Pkg/kubelet/preemption/preemption.go:121// getPodsToPreempt returns a list of pods that could be preempted to free requests > = requirementsfunc getPodsToPreempt (pods [] * v1.Pod, requirements admissionRequirementList) ([] * v1.Pod, error) {bestEffortPods, burstablePods, guaranteedPods: = sortPodsByQOS (pods) / / make sure that pods exist to reclaim the requirements unableToMeetRequirements: = requirements.subtract (append (bestEffortPods, burstablePods...), guaranteedPods...).) If len (unableToMeetRequirements) > 0 {return nil, fmt.Errorf ("no set of running pods found to reclaim resources:% v", unableToMeetRequirements.toString ())} / / find the guaranteed pods we would need to evict if we already evicted ALL burstable and besteffort pods. GuarateedToEvict, err: = getPodsToPreemptByDistance (guaranteedPods, requirements.subtract (append (bestEffortPods, burstablePods...)...)) If err! = nil {return nil, err} / / Find the burstable pods we would need to evict if we already evicted ALL besteffort pods, and the required guaranteed pods. BurstableToEvict, err: = getPodsToPreemptByDistance (burstablePods, requirements.subtract (append (bestEffortPods, guarateedToEvict...)...)) If err! = nil {return nil, err} / / Find the besteffort pods we would need to evict if we already evicted the required guaranteed and burstable pods. BestEffortToEvict, err: = getPodsToPreemptByDistance (bestEffortPods, requirements.subtract (append (burstableToEvict, guarateedToEvict...)...)) If err! = nil {return nil, err} return append (append (bestEffortToEvict, burstableToEvict...), guarateedToEvict...), nil}

The logic for selecting the Pods to be killed in kubelet preemtion is as follows:

If a Resource request quantity of the Pod exceeds the Resource request quantity of all current bestEffortPods, burstablePods, and guaranteedPods, then podsToPreempt is nil, which means there is no suitable Pods to release.

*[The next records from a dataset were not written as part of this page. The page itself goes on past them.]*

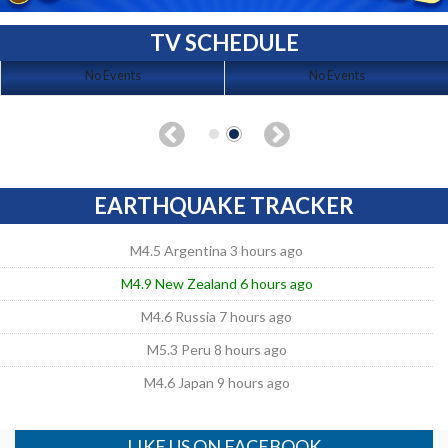
TV SCHEDULE
No Events
No Events
EARTHQUAKE TRACKER
M4.5 Argentina 3 hours ago
M4.9 New Zealand 6 hours ago
M4.6 Russia 7 hours ago
M5.3 Peru 8 hours ago
M4.6 Japan 9 hours ago
LIKE US ON FACEBOOK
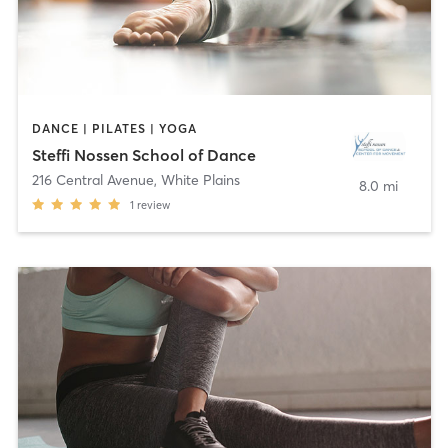
DANCE | PILATES | YOGA
Steffi Nossen School of Dance
216 Central Avenue
,
White Plains
8.0 mi
1
review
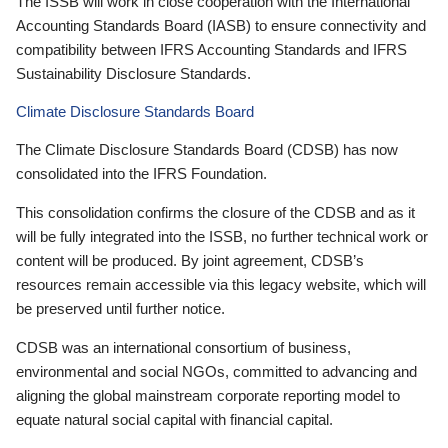
The ISSB will work in close cooperation with the International
Accounting Standards Board (IASB) to ensure connectivity and
compatibility between IFRS Accounting Standards and IFRS
Sustainability Disclosure Standards.
Climate Disclosure Standards Board
The Climate Disclosure Standards Board (CDSB) has now
consolidated into the IFRS Foundation.
This consolidation confirms the closure of the CDSB and as it
will be fully integrated into the ISSB, no further technical work or
content will be produced. By joint agreement, CDSB’s
resources remain accessible via this legacy website, which will
be preserved until further notice.
CDSB was an international consortium of business,
environmental and social NGOs, committed to advancing and
aligning the global mainstream corporate reporting model to
equate natural social capital with financial capital.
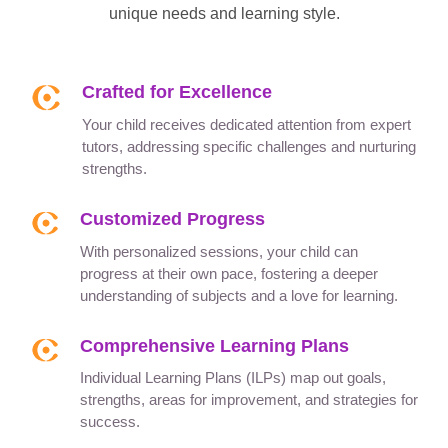
unique needs and learning style.
Crafted for Excellence
Your child receives dedicated attention from expert
tutors, addressing specific challenges and nurturing
strengths.
Customized Progress
With personalized sessions, your child can
progress at their own pace, fostering a deeper
understanding of subjects and a love for learning.
Comprehensive Learning Plans
Individual Learning Plans (ILPs) map out goals,
strengths, areas for improvement, and strategies for
success.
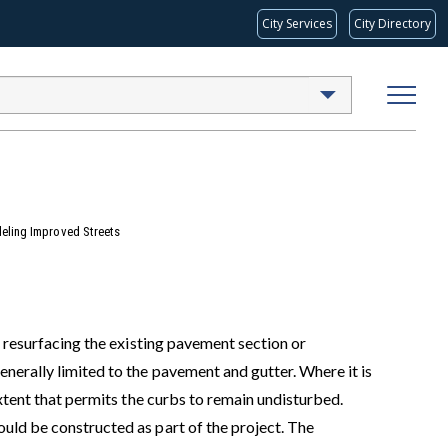
City Services
City Directory
eling Improved Streets
f resurfacing the existing pavement section or
nerally limited to the pavement and gutter. Where it is
extent that permits the curbs to remain undisturbed.
uld be constructed as part of the project. The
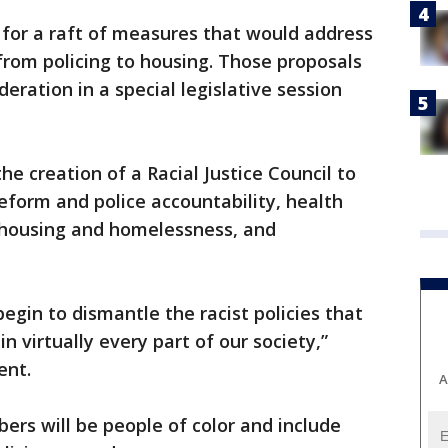
 for a raft of measures that would address
from policing to housing. Those proposals
deration in a special legislative session
e creation of a Racial Justice Council to
reform and police accountability, health
 housing and homelessness, and
egin to dismantle the racist policies that
n virtually every part of our society,”
ent.
A
ers will be people of color and include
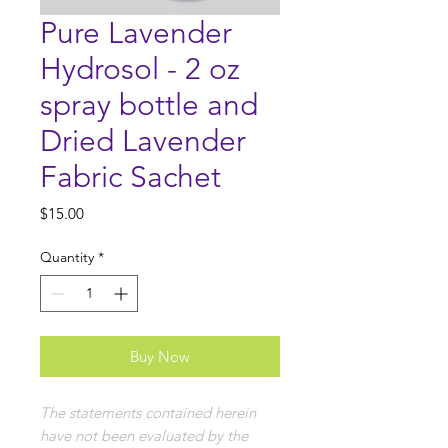
Pure Lavender
Hydrosol - 2 oz
spray bottle and
Dried Lavender
Fabric Sachet
Price
$15.00
Quantity
*
Buy Now
The statements contained herein
have not been evaluated by the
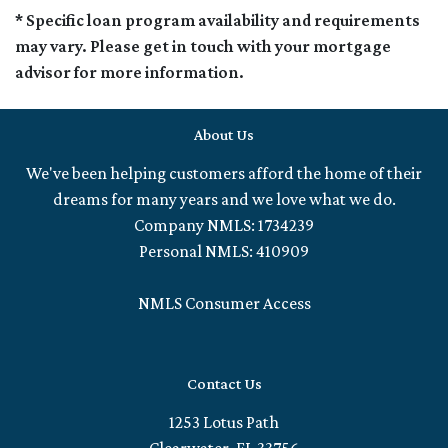
* Specific loan program availability and requirements
may vary. Please get in touch with your mortgage
advisor for more information.
About Us
We've been helping customers afford the home of their
dreams for many years and we love what we do.
Company NMLS: 1734239
Personal NMLS: 410909
NMLS Consumer Access
Contact Us
1253 Lotus Path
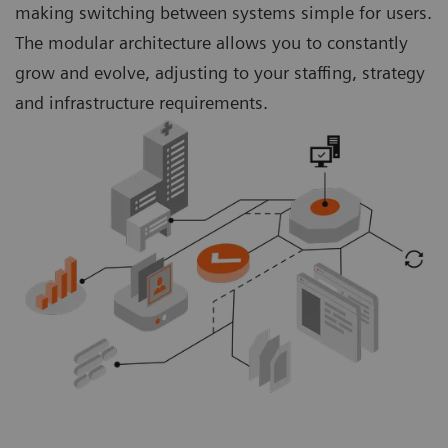
making switching between systems simple for users.
The modular architecture allows you to constantly
grow and evolve, adjusting to your staffing, strategy
and infrastructure requirements.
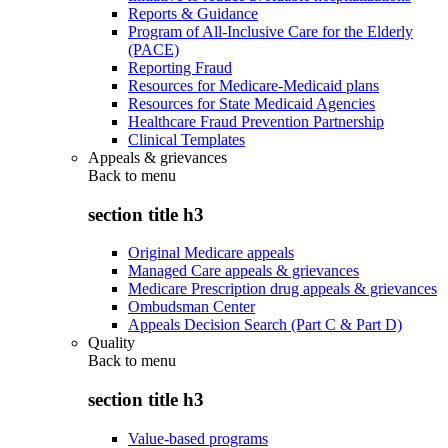
Reports & Guidance
Program of All-Inclusive Care for the Elderly
(PACE)
Reporting Fraud
Resources for Medicare-Medicaid plans
Resources for State Medicaid Agencies
Healthcare Fraud Prevention Partnership
Clinical Templates
Appeals & grievances
Back to
menu
section title h3
Original Medicare appeals
Managed Care appeals & grievances
Medicare Prescription drug appeals & grievances
Ombudsman Center
Appeals Decision Search (Part C & Part D)
Quality
Back to
menu
section title h3
Value-based programs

If there are not enough resources for burstablePods to release all bestEffortPods, then select guaranteedPods (guarateedToEvict). The rules of selection are:

Rule 1: the less Pods is released, the better.

Rule 2: the less resources are released, the better

Rule one has a higher priority than rule two.

If it is not enough to release all bestEffortPods and guarateedToEvict resources, select burstablePods (burstableToEvict). The rules of selection are the same as above.

If it is not enough to release all burstableToEvict and guarateedToEvict resources, select bestEffortPods (bestEffortToEvict). The rules of selection are the same as above.

In other words, the lower the priority of Pod Resource QoS, the first to be preempted. The selection of Pods within the same QoS Level follows the following rules:

Rule 1: the less Pods is released, the better.

Rule 2: the less resources are released, the better

Rule one has a higher priority than rule two.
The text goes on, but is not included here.